Dating from the 13th century in the reign of King Henry III, the space has been largely unseen and rarely visited for over 700 years. Situated 52 metres above the ground, it offers a breathtaking outlook on the abbey itself.

Endpoint was brought in by lead designer Cartlidge Levene to support them in transforming this long-neglected storage space into a new gallery of over 300 artefacts and to restore the magnificent vantage point – once referred to by the poet John Betjemen as ‘the best in Europe’.

In conjunction with Westminster Abbey, MUMA Architects, and the abbey’s appointed Surveyor of the Fabric, Ptolemy Dean, Endpoint oversaw all aspects of the project – from technical design development to installation management of the wayfinding graphics.

Culturally Sensitive Branding

One of the unique challenges of The Queen’s Diamond Jubilee Galleries project was to ensure the fixtures, fittings and signage integrated and respected the historical importance of Westminster Abbey.
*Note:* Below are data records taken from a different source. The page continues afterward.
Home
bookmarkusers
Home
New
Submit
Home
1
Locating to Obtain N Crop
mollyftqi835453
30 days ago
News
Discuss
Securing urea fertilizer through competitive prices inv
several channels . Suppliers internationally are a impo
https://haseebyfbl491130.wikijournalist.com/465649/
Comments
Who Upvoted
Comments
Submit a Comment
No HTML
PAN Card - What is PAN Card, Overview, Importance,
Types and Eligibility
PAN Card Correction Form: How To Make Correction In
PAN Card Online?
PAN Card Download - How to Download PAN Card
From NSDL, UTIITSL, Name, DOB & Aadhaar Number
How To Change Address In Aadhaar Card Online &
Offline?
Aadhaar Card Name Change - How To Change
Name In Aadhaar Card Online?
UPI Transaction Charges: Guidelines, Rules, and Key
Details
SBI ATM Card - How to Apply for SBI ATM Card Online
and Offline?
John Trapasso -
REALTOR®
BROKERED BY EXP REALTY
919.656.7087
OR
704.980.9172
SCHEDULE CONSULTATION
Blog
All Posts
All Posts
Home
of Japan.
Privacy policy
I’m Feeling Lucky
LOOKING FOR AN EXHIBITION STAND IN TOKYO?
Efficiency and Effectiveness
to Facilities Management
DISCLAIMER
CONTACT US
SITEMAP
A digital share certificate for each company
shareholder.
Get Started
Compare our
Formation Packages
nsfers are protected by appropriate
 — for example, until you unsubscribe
All of the visual elements needed to be in keeping with the rest of the building. And with a brief of such high specification, the materials, sampling and prototyping needed to be of the highest quality. Quite simply, they needed to be fit for a queen.
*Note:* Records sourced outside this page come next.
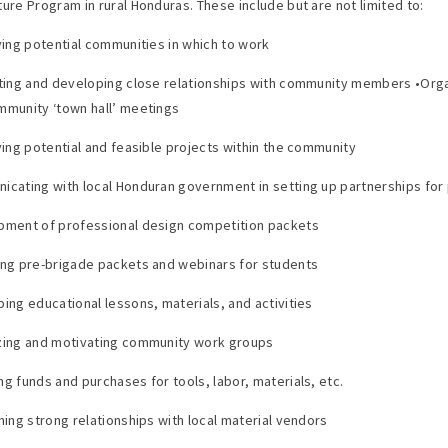
ture Program in rural Honduras. These include but are not limited to:
fying potential communities in which to work
cting and developing close relationships with community members •Org
mmunity ‘town hall’ meetings
fying potential and feasible projects within the community
icating with local Honduran government in setting up partnerships for
pment of professional design competition packets
ing pre-brigade packets and webinars for students
ping educational lessons, materials, and activities
zing and motivating community work groups
ng funds and purchases for tools, labor, materials, etc.
ining strong relationships with local material vendors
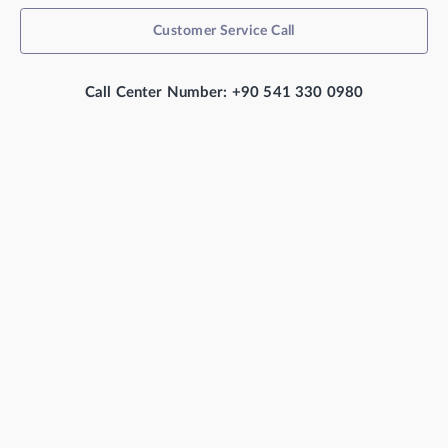
Customer Service Call
Call Center Number: +90 541 330 0980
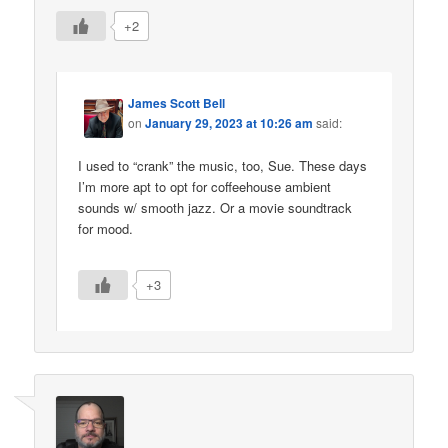
+2
James Scott Bell
on
January 29, 2023 at 10:26 am
said:
I used to “crank” the music, too, Sue. These days
I’m more apt to opt for coffeehouse ambient
sounds w/ smooth jazz. Or a movie soundtrack
for mood.
+3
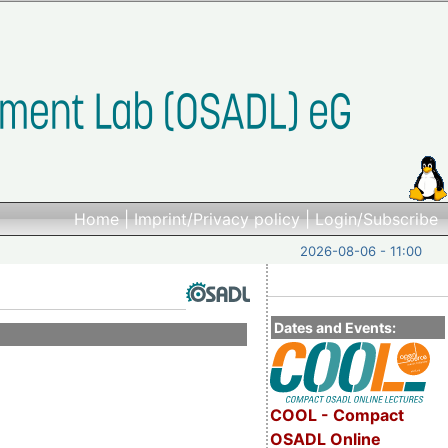
Home
|
Imprint/Privacy policy
|
Login/Subscribe
2026-08-06 - 11:00
Dates and Events:
COOL - Compact
OSADL Online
Another aspect of working with such an iconic medieval building was the challenge of the installation itself. How do you install signs over uneven stonework and warped oak beams? How do you fix signage without drilling, bonding and anchoring to materials over 700 years old? And how exactly do you futureproof a signage fixing method?

Creative installation of wayfinding graphics

Endpoint collaborated with the designers and architect to create a prototype adjustable mounting frame for 44 artefact label signs.

Not only that, we also ensured that each one could be precisely fitted into uneven mortar with just two fixings. Our design meant that the frames could be drilled in-situ – to align with the mortar joints. Using a slotting system, the face of each label could be levelled.

To avoid damaging the ancient woodwork, we attached the label signs to french polished oak blocks, which were securely inserted into any available gaps. This way the overall look remained consistent – and allowed for expansion without damaging the original oak.

Restoring The Past for Future Generations To Enjoy

Combining contemporary techniques with traditional materials has culminated in a stunning and culturally sensitive addition to Westminster Abbey. The access staircase is housed in the new Weston Tower – the first structural addition to the abbey since 1745.

The wayfinding graphics bridge the past and the present, opening up the newly restored galleries to create a contemporary visitor experience whilst maintaining a deep reverence for this building’s historic past.